Per testare come le persone desiderano interagire con i robot, Enigma ha lanciato un esperimento su larga scala che permetterà a chiunque nel mondo di interagire online con oltre 100 robot proprietari, situati in hangar in Israele e California. Questi robot sono progettati per eseguire una varietà di compiti, come disegnare con un pennello, duellare con spade e condurre semplici esperimenti di chimica manipolando e mescolando fiale.
La società afferma di aver sviluppato sia i bracci robotici che i modelli sottostanti da zero, con l’obiettivo di raccogliere dati sul comportamento umano per identificare modalità di interazione più efficaci. Questo approccio potrebbe portare a nuovi metodi per addestrare un modello fondamentale per la robotica.
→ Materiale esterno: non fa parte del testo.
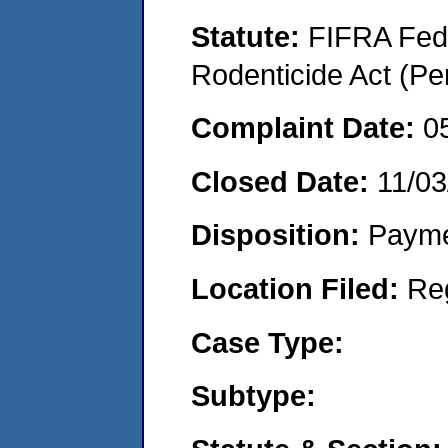
Statute:
FIFRA Fede
Rodenticide Act (Pe
Complaint Date:
0
Closed Date:
11/03
Disposition:
Payme
Location Filed:
Re
Case Type:
Subtype: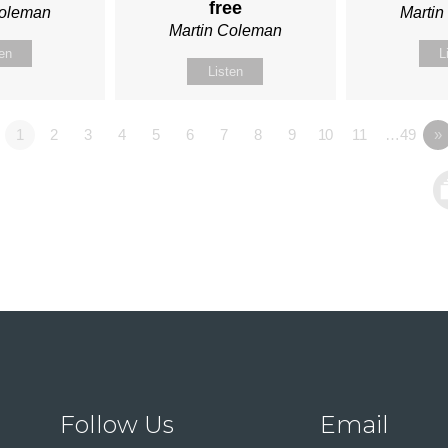
free
Coleman
Marti
Martin Coleman
ten
L
Listen
1
2
3
4
5
6
7
8
9
10
11
…49
»
Follow Us
Email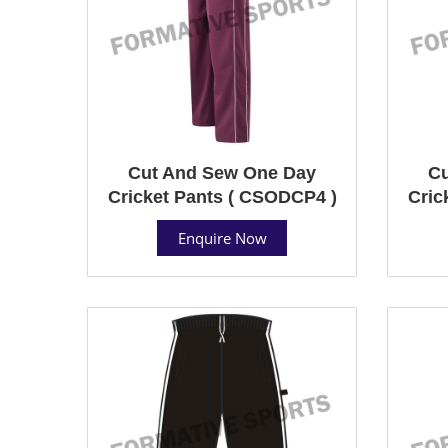
Cut And Sew One Day
Cu
Cricket Pants ( CSODCP4 )
Cric
Enquire Now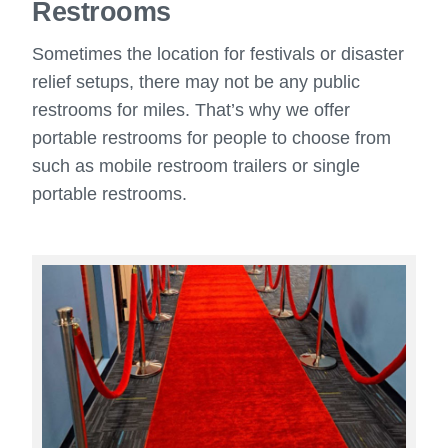
Restrooms
Sometimes the location for festivals or disaster
relief setups, there may not be any public
restrooms for miles. That’s why we offer
portable restrooms for people to choose from
such as mobile restroom trailers or single
portable restrooms.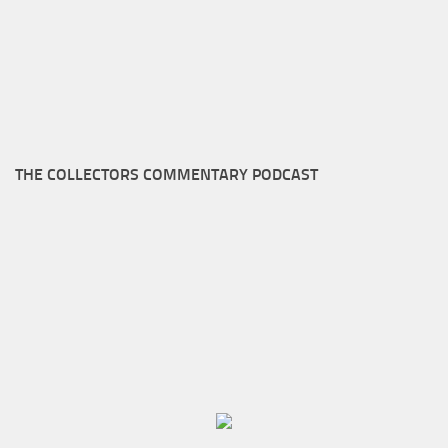
THE COLLECTORS COMMENTARY PODCAST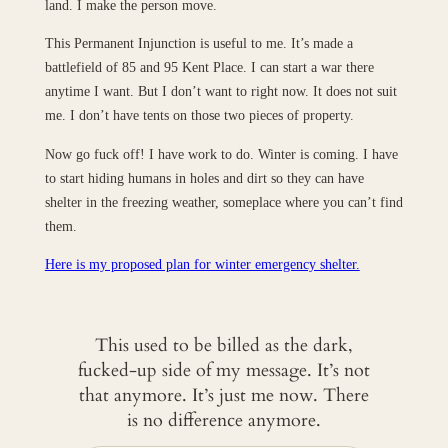
land. I make the person move.
This Permanent Injunction is useful to me. It’s made a
battlefield of 85 and 95 Kent Place. I can start a war there
anytime I want. But I don’t want to right now. It does not suit
me. I don’t have tents on those two pieces of property.
Now go fuck off! I have work to do. Winter is coming. I have
to start hiding humans in holes and dirt so they can have
shelter in the freezing weather, someplace where you can’t find
them.
Here is my proposed plan for winter emergency shelter.
This used to be billed as the dark,
fucked-up side of my message. It’s not
that anymore. It’s just me now. There
is no difference anymore.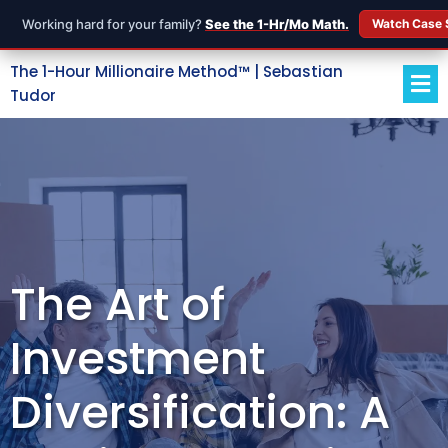
Working hard for your family?
See the 1-Hr/Mo Math.
Watch Case 
The 1-Hour Millionaire Method™ | Sebastian
Tudor
The Art of
Investment
Diversification: A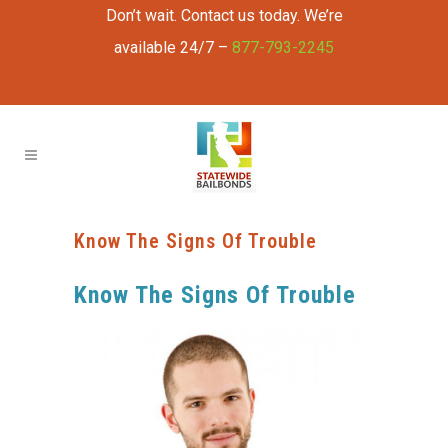
Don’t wait. Contact us today. We’re
available 24/7 –
877-793-2245
Know The Signs Of Trouble
Know The Signs Of Trouble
I cofondatori di Enigma, Jonathan Jacobi e Gal Niv, si sono conosciuti in competizioni di hacking e hanno prestato servizio insieme nell’Unità 8200 dell’esercito israeliano. Il team è composto da ex membri di importanti laboratori di intelligenza artificiale, vincitori di olimpiadi di matematica e ricercatori che hanno abbandonato i dottorati per unirsi al progetto. Shardul Shah di Index Ventures ha sottolineato che il fatto che i fondatori non provengano dal settore della robotica potrebbe consentire approcci più originali, focalizzandosi sull’esperienza utente piuttosto che sulle capacità tecniche consolidate.
Jacobi ha dichiarato che l’obiettivo è rendere l’interazione con i robot completamente senza sforzo. Ha affermato: “Se per lavare i piatti bisogna spiegare per 15 minuti dove mettere tutto, si arriva al punto di lasciare perdere”. Ha aggiunto che il controllo dei robot dovrebbe diventare intuitivo, simile a regolare il volume di un’auto.
L’esperimento pubblico di Enigma valuterà diverse modalità di comunicazione, tra cui testo, audio, video e interazioni tattili come tap e trascinamenti. Tuttavia, l’iniziativa è ancora descritta come aperta, senza un caso d’uso commerciale completamente definito. I fondatori hanno rifiutato di fornire dettagli specifici sulle applicazioni, pur accennando a collaborazioni in ambito sanitario, logistico e dell’intrattenimento.